As far as what’s public knowledge so far, the closest thing to a smoking gun comes from reports in the Post and the Times that one of the conspirators called an aide to the crown prince following the killing, saying ”tell your boss” that the mission was done. (That phone call, an intercept of which the Times reported was shared with CIA Director Gina Haspel, does not mention MbS specifically.) Further public evidence for the link is circumstantial, and includes the structure of the Saudi system: Nothing as consequential as the interrogation or kidnapping of a high-profile, U.S.-dwelling dissident could have happened without bin Salman’s knowledge, the CIA reportedly believes.
This doesn’t necessarily prove MbS ordered the hit himself, nor does it exclude any alternative explanations. The Saudis have sought to provide a few, though the official story has shifted several times, from initial insistence that Khashoggi had left the consulate unharmed to a public admission he had been murdered, in what the Saudi foreign minister claimed was a “rogue operation.” The CIA has declined to comment publicly, and a Saudi spokeswoman told the Post that the “purported assessment” was false.
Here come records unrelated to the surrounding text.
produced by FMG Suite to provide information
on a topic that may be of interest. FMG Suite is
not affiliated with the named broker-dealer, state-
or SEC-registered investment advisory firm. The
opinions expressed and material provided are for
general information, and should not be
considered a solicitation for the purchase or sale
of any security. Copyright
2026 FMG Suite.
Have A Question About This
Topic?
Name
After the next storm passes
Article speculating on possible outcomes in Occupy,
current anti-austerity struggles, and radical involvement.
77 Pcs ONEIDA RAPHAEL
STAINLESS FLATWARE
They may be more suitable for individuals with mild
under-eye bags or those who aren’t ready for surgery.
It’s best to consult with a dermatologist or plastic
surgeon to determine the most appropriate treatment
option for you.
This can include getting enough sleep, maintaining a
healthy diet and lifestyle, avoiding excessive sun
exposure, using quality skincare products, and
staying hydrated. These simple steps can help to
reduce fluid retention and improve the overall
For his part, Trump has also entertained a high-level Saudi role in the killing as one of many possibilities, and vowed “very severe” consequences if it was found to be the case.
The administration has already sanctioned 17 Saudi officials believed to have been involved in the killing, though not the crown prince. The kingdom has charged 11 people, and sentenced five to death, over their accused involvement in the killing, but continues to insist that the crown prince knew nothing about it. The murder has also focused attention on the Saudi-led war in Yemen and its disastrous humanitarian consequences; the U.S. has ended refueling support to the air campaign, while Congress is raising questions about future arms sales to Riyadh.
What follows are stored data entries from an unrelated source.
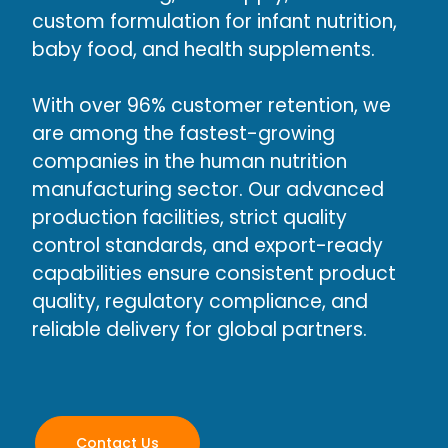
custom formulation for infant nutrition,
baby food, and health supplements.
With over 96% customer retention, we
are among the fastest-growing
companies in the human nutrition
manufacturing sector. Our advanced
production facilities, strict quality
control standards, and export-ready
capabilities ensure consistent product
quality, regulatory compliance, and
reliable delivery for global partners.
Contact Us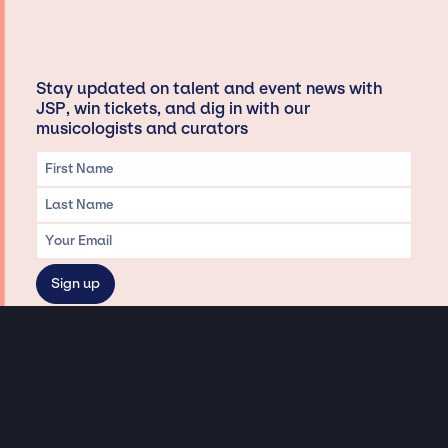
Stay updated on talent and event news with
JSP, win tickets, and dig in with our
musicologists and curators
Privacy & Data handling
Hey There! A little disclaimer:
As a creative agency focused on talent, Jay Siegan Presents is here to help you
with all your entertainment needs for corporate functions, private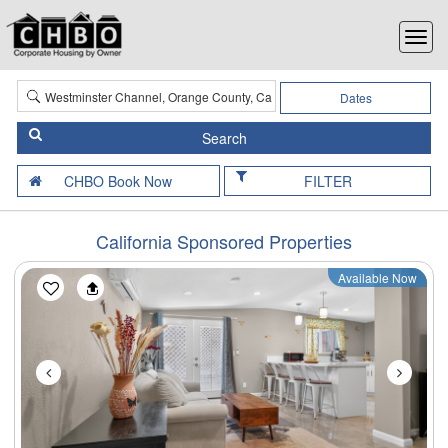
Dates
FILTER
California Sponsored Properties
Available Now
The CIA reportedly does not buy Saudi Arabia’s denials, but it’s not the CIA’s role to make policy. The Trump administration has made the kingdom a pillar of its entire Middle East strategy, and has invested in cultivating the young crown prince, who, if he succeeds his father as king, could lead the Middle East’s largest oil producer for many decades to come. The administration has stated that rolling back Iran’s influence in the Middle East is among its top priorities, and it sees Saudi Arabia as a key partner in that effort.
But if the response to the intelligence about Russian election interference is any indication, that’s not entirely up to Trump. Even if the president himself is reluctant to impose consequences, other parts of the government he leads can do it for him.